▶ _ENTRIES PROVIDED_:
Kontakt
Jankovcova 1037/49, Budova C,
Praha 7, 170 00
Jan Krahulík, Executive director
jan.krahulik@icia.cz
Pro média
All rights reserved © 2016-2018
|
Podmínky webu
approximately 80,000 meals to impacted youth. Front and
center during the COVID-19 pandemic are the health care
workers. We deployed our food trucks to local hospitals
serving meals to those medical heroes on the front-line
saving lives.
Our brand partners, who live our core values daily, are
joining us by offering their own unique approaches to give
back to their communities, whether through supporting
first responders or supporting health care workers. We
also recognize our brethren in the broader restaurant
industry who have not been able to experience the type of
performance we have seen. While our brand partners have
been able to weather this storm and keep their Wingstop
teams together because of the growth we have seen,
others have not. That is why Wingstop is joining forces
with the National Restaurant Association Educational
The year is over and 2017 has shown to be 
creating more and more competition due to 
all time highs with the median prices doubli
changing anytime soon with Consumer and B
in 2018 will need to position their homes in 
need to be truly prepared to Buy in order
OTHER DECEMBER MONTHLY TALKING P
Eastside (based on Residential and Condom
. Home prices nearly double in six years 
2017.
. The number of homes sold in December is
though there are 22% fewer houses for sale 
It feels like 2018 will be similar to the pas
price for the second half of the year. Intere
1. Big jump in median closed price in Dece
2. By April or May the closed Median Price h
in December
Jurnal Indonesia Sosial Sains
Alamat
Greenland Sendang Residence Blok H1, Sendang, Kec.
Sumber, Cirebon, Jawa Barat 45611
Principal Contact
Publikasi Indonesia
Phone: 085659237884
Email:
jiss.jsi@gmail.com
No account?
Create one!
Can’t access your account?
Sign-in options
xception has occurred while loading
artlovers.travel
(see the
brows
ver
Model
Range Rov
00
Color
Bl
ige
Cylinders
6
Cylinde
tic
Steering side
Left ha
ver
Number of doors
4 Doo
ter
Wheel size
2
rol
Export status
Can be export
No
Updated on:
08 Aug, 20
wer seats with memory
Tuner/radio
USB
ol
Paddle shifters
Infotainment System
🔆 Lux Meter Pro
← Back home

▶ _YOUR ASSIGNMENT_:
The complete set of entries is to be restated word for word.

▶ _SOLUTION TO THIS PROBLEM_:
Kontakt
Jankovcova 1037/49, Budova C,
Praha 7, 170 00
Jan Krahulík, Executive director
jan.krahulik@icia.cz
Pro média
All rights reserved © 2016-2018
|
Podmínky webu
approximately 80,000 meals to impacted youth. Front and
center during the COVID-19 pandemic are the health care
workers. We deployed our food trucks to local hospitals
serving meals to those medical heroes on the front-line
saving lives.
Our brand partners, who live our core values daily, are
joining us by offering their own unique approaches to give
back to their communities, whether through supporting
first responders or supporting health care workers. We
also recognize our brethren in the broader restaurant
industry who have not been able to experience the type of
performance we have seen. While our brand partners have
been able to weather this storm and keep their Wingstop
teams together because of the growth we have seen,
others have not. That is why Wingstop is joining forces
with the National Restaurant Association Educational
The year is over and 2017 has shown to be 
creating more and more competition due to 
all time highs with the median prices doubli
changing anytime soon with Consumer and B
in 2018 will need to position their homes in 
need to be truly prepared to Buy in order
OTHER DECEMBER MONTHLY TALKING P
Eastside (based on Residential and Condom
. Home prices nearly double in six years 
2017.
. The number of homes sold in December is
though there are 22% fewer houses for sale 
It feels like 2018 will be similar to the pas
price for the second half of the year. Intere
1. Big jump in median closed price in Dece
2. By April or May the closed Median Price h
in December
Jurnal Indonesia Sosial Sains
Alamat
Greenland Sendang Residence Blok H1, Sendang, Kec.
Sumber, Cirebon, Jawa Barat 45611
Principal Contact
Publikasi Indonesia
Phone: 085659237884
Email:
jiss.jsi@gmail.com
No account?
Create one!
Can’t access your account?
Sign-in options
xception has occurred while loading
artlovers.travel
(see the
brows
ver
Model
Range Rov
00
Color
Bl
ige
Cylinders
6
Cylinde
tic
Steering side
Left ha
ver
Number of doors
4 Doo
ter
Wheel size
2
rol
Export status
Can be export
No
Updated on:
08 Aug, 20
wer seats with memory
Tuner/radio
USB
ol
Paddle shifters
Infotainment System
🔆 Lux Meter Pro
← Back home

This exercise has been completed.